Mervin Lewis H, Afzal Avid M, Brive Lars, Engkvist Ola, Bender Andreas
Centre for Molecular Informatics, Department of Chemistry, University of Cambridge, Cambridge, United Kingdom.
Cygnal Bioscience, Pixbo, Sweden.
Front Pharmacol. 2018 Jun 11;9:613. doi: 10.3389/fphar.2018.00613. eCollection 2018.
protein target deconvolution is frequently used for mechanism-of-action investigations; however existing protocols usually do not predict compound functional effects, such as activation or inhibition, upon binding to their protein counterparts. This study is hence concerned with including functional effects in target prediction. To this end, we assimilated a bioactivity training set for 332 targets, comprising 817,239 active data points with unknown functional effect (binding data) and 20,761,260 inactive compounds, along with 226,045 activating and 1,032,439 inhibiting data points from functional screens. Chemical space analysis of the data first showed some separation between compound sets (binding and inhibiting compounds were more similar to each other than both binding and activating or activating and inhibiting compounds), providing a rationale for implementing functional prediction models. We employed three different architectures to predict functional response, ranging from simplistic random forest models ('Arch1') to cascaded models which use separate binding and functional effect classification steps ('Arch2' and 'Arch3'), differing in the way training sets were generated. Fivefold stratified cross-validation outlined cascading predictions provides superior precision and recall based on an internal test set. We next prospectively validated the architectures using a temporal set of 153,467 of in-house data points (after a 4-month interim from initial data extraction). Results outlined Arch3 performed with the highest target class averaged precision and recall scores of 71% and 53%, which we attribute to the use of inactive background sets. Distance-based applicability domain (AD) analysis outlined that Arch3 provides superior extrapolation into novel areas of chemical space, and thus based on the results presented here, propose as the most suitable architecture for the functional effect prediction of small molecules. We finally conclude including functional effects could provide vital insight in future studies, to annotate cases of unanticipated functional changeover, as outlined by our CHRM1 case study.

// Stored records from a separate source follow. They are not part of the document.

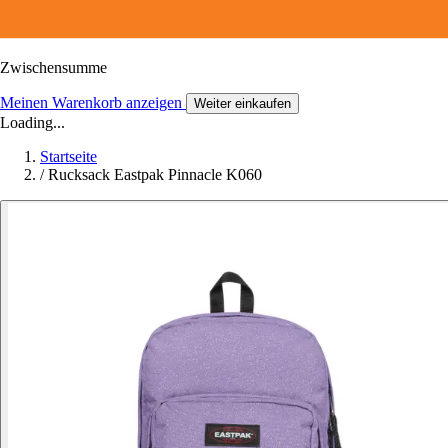
Zwischensumme
Meinen Warenkorb anzeigen
Weiter einkaufen
Loading...
Startseite
/
Rucksack Eastpak Pinnacle K060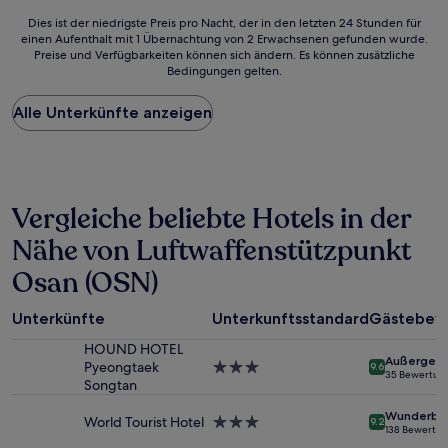
Dies
Dies ist der niedrigste Preis pro Nacht, der in den letzten 24 Stunden für
einen Aufenthalt mit 1 Übernachtung von 2 Erwachsenen gefunden wurde.
ist
Preise und Verfügbarkeiten können sich ändern. Es können zusätzliche
der
Bedingungen gelten.
niedrigste
Preis
Alle Unterkünfte anzeigen
pro
Nacht,
der
in
den
letzten
Vergleiche beliebte Hotels in der
24 Stunden
für
Nähe von Luftwaffenstützpunkt
einen
Osan (OSN)
Aufenthalt
mit
1 Übernachtung
Unterkünfte
Unterkunftsstandard
Gästebew
von
2 Erwachsenen
HOUND HOTEL
Außergewö
gefunden
Pyeongtaek
3.0-
9.6
35 Bewertun
wurde.
Songtan
Sterne-
Preise
Unterkunft
Wunderba
und
World Tourist Hotel
3.0-
9.2
138 Bewertu
Verfügbarkeiten
Sterne-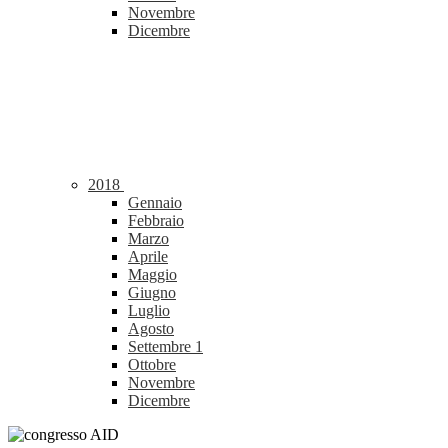
Novembre
Dicembre
2018
Gennaio
Febbraio
Marzo
Aprile
Maggio
Giugno
Luglio
Agosto
Settembre
1
Ottobre
Novembre
Dicembre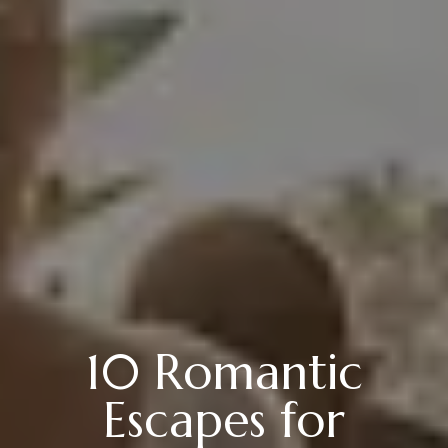
10 Romantic
Escapes for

蛋白质靶点反卷积常用于作用机制研究;然而,现有方案通常无法预测化合物与蛋白质对应物结合后的功能效应,如激活或抑制。因此,本研究关注在靶点预测中纳入功能效应。为此,我们整合了一个针对332个靶点的生物活性训练集,其中包括817239个功能效应未知的活性数据点(结合数据)和20761260个非活性化合物,以及来自功能筛选的226045个激活数据点和1032439个抑制数据点。对数据的化学空间分析首先表明,化合物集之间存在一定的分离(结合化合物和抑制化合物彼此之间比结合和激活化合物或激活和抑制化合物更相似),这为实施功能预测模型提供了理论依据。我们采用了三种不同的架构来预测功能反应,从简单的随机森林模型(“架构1”)到使用单独的结合和功能效应分类步骤的级联模型(“架构2”和“架构3”),它们在训练集的生成方式上有所不同。五重分层交叉验证表明,基于内部测试集,级联预测具有更高的精度和召回率。接下来,我们使用一组153467个内部数据点(从初始数据提取后经过4个月的间隔期)对这些架构进行了前瞻性验证。结果表明,架构3的目标类别平均精度和召回率最高,分别为71%和53%,我们将其归因于使用了非活性背景集。基于距离的适用域(AD)分析表明,架构3能够更好地外推到化学空间的新区域,因此,根据此处给出的结果,建议将其作为小分子功能效应预测的最合适架构。我们最终得出结论,纳入功能效应可以为未来的研究提供至关重要的见解,以注释意外功能转换的情况,如我们的CHRM1案例研究所概述的那样。